Tuesday, August 4, 2009

As the sun set on the Raj ...

One evening in early August 1943, Brigadier General Mortimer Wheeler was resting in his tent after a long day of poring over maps, drawing up plans for invasion of Siciliy. Mortimer Wheeler was invited to become the director general of archaeology by the India Office of the British government in its last years of rule in South Asia ...Summoning a general from the battlefields of Europe was an extraordinary measure, an admission both of the desperate condition of Indian archaeology and an acknowledgment of its vital importance. (from The Strides of Vishnu: Hindu Culture ... - Google Books).

Amazing!

This is one question that has long puzzled me!

Why would the glorious British Empire, on which the sun never set, struggling for its very existence, in the middle of WW2, suddenly pull a general back from the battlefield - and put him into archaeology!
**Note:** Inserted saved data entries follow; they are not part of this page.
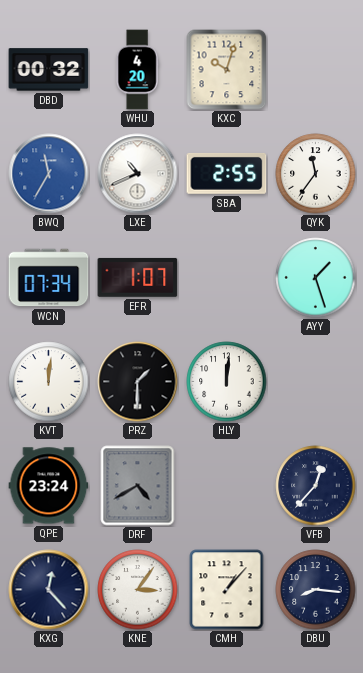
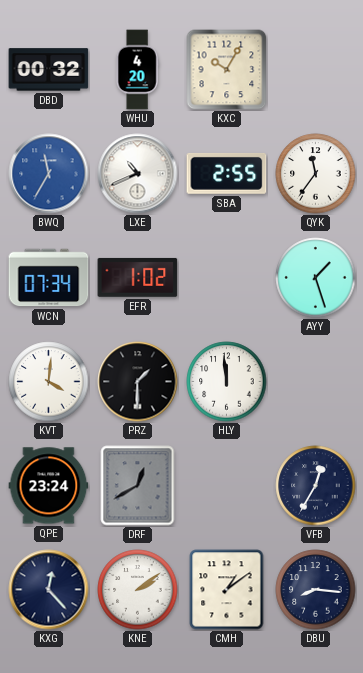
KXC: 10:03 -> 10:05
EFR: 1:07 -> 1:02
KVT: 12:01 -> 4:01
HLY: 12:01 -> 11:59
DRF: 4:40 -> 12:40
VFB: 12:37 -> 12:35
KNE: 3:06 -> 2:09
CMH: 1:07 -> 1:09
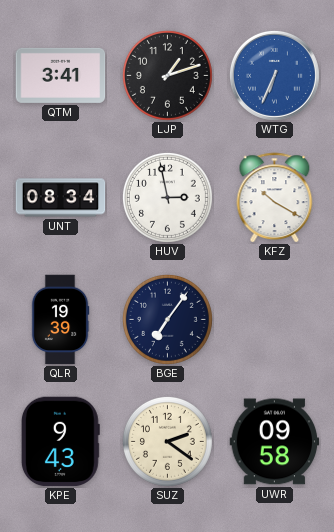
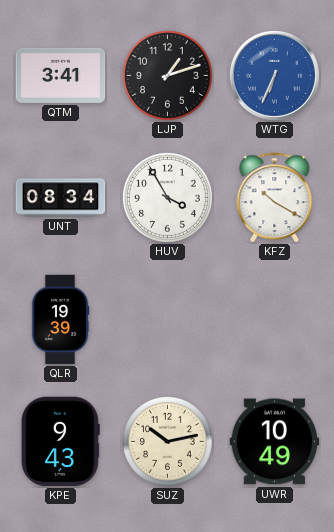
HUV: 2:58 -> 3:55
BGE: 7:06 -> none
SUZ: 2:21 -> 10:13
UWR: 09:58 -> 10:49
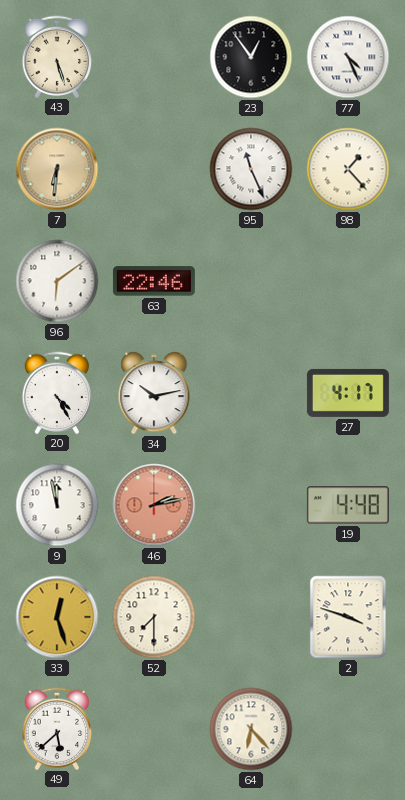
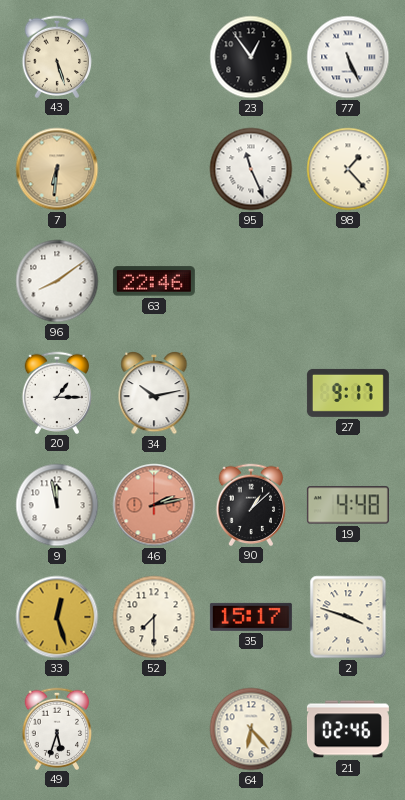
77: 4:26 -> 5:26
96: 6:09 -> 8:09
20: 4:25 -> 1:15
27: 4:17 -> 9:17
90: none -> 1:08
35: none -> 15:17
49: 5:38 -> 5:33
21: none -> 02:46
Especially, when it was clear that they would be departing from India - sooner rather than later.

Just why

Considering what theories came from Mortimer Wheeler's rather fertile 'imagination' and his rigourous archaeological process, raises even more questions. There may be the facile answer that the British were after all 'searching for history and truth'.

It is this one incident which possibly contains answers to many unanswered questions like: -

  1. The amount of energy expended by the West in defending the Aryan Invasion /Migration Theory,

  2. The lack of access to Indian scholars of the archaeological sites in Pakistan,

  3. The many myths in Indian history,

  4. The clues to the partition of India

  5. The dating problems
et al.

Again ... just why?

Just why would an imperial power, struggling for its very existence, suddenly pull a general from the battle field, in the middle of WW2 - and put him onto the job of digging dirt.

Only one explanation fits - it had to be a struggle for a existence at a higher level!